Figure 2 shows a cross-section of an enameled wire manufactured using the coating roll of this invention, in which each coating film from the second layer onwards has the same thickness, t ₂ = t ₃ =...=t _o. It has a critical coating thickness of .

(Effect of the invention) According to this invention, the cross-sectional area of the second groove of the applicator roll has a better compatibility between the coating film and the paint than the cross-sectional area of the first groove. In addition, the cross-sectional area of each groove after the third groove is increased by the outer diameter of the wire, which increases substantially with each coating film formed, compared to the cross-sectional area of the immediately preceding groove. Since the coating of each layer is correspondingly increased, the critical coating thickness of the respective layer is reached, so that an enameled wire with a given finished coating thickness can be obtained with a minimum number of coats, and the enameled wire The manufacturing efficiency can be greatly improved.
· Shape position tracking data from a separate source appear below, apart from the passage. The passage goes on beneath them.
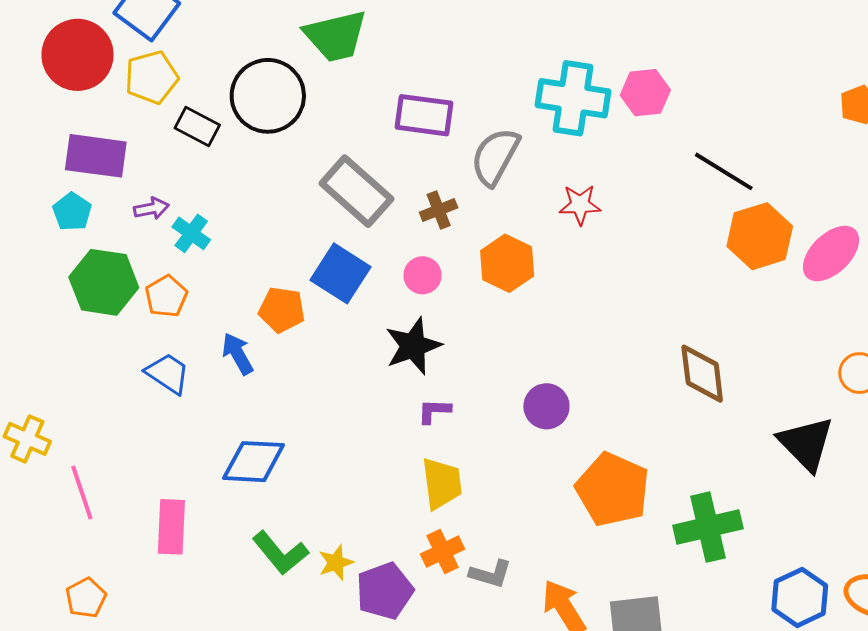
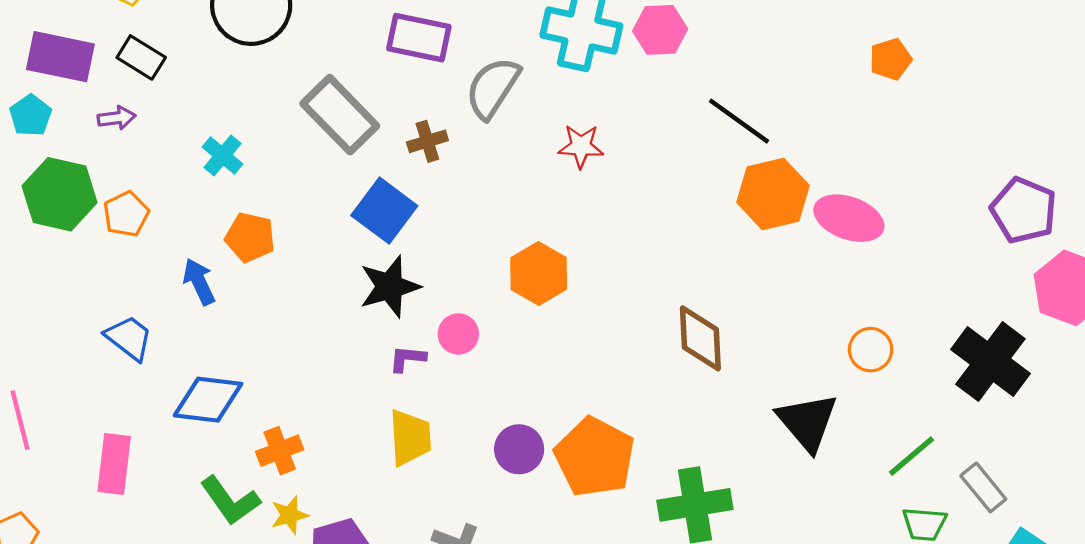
black rectangle: (197, 127) -> (141, 57), moved
cyan cross: (191, 233) -> (223, 155), moved
pink ellipse: (831, 254) -> (849, 218), turned 60
orange hexagon: (507, 263) -> (539, 273), moved
blue square: (340, 273) -> (384, 211), moved
pink circle: (422, 275) -> (458, 334), moved
blue trapezoid: (168, 373) -> (129, 338), moved
purple circle: (546, 406) -> (519, 449), moved
orange cross: (443, 552) -> (280, 451), moved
[Brief explanation of the drawing]

FIG. 1 is a partially cutaway side view showing an embodiment of an enamel coating roll according to this invention, FIG. 2 is an enlarged sectional view showing an enameled wire manufactured using the coating roll of FIG. 1, and FIG. The figure is a partially cutaway side view showing a conventional applicator roll, Figure 4 is an enlarged sectional view showing an enameled wire manufactured using the applicator roll of Figure 3, and Figure 5 is a simplified side view showing enameled wire manufacturing equipment. 6 is an enlarged side view showing the paint coating device portion in FIG. 5. In the figure, 3 is a coating roll, G ₁ , G ₂ , G ₃ ,
...G _o is the first, second, third, ...
The n-th groove, S ₁ , S ₂ , S ₃ , . . . S _o is the cross-sectional area of the first, second, third, . . . n-th groove.

Claims (1)

[Scope of utility model registration request] In an enamel paint application roll in an enameled wire manufacturing device, which has a cylindrical shape and has n parallel paint application grooves extending in the circumferential direction on its outer peripheral surface, the cross-sectional area S ₂ of the second groove G ₂ is Cross-sectional area of 1 groove G ₁ S ₁
On the other hand, the compatibility between the coating film and the enamel paint increases in proportion to the increase in the compatibility between the surface of the wire w and the paint, and the third groove
Each cross-sectional area from G ₃ to the n-th groove G _o is S ₃ , S ₄ , ...,
_So , each cross-sectional area S 2 , S _{3 ,} ..., from the second groove G ₂ immediately before them to the (n-1)th groove G _o-1 respectively
An enamel paint application roll that is larger than S _o-1 to correspond to the substantial outer diameter of the wire, which increases each time a coating film is formed.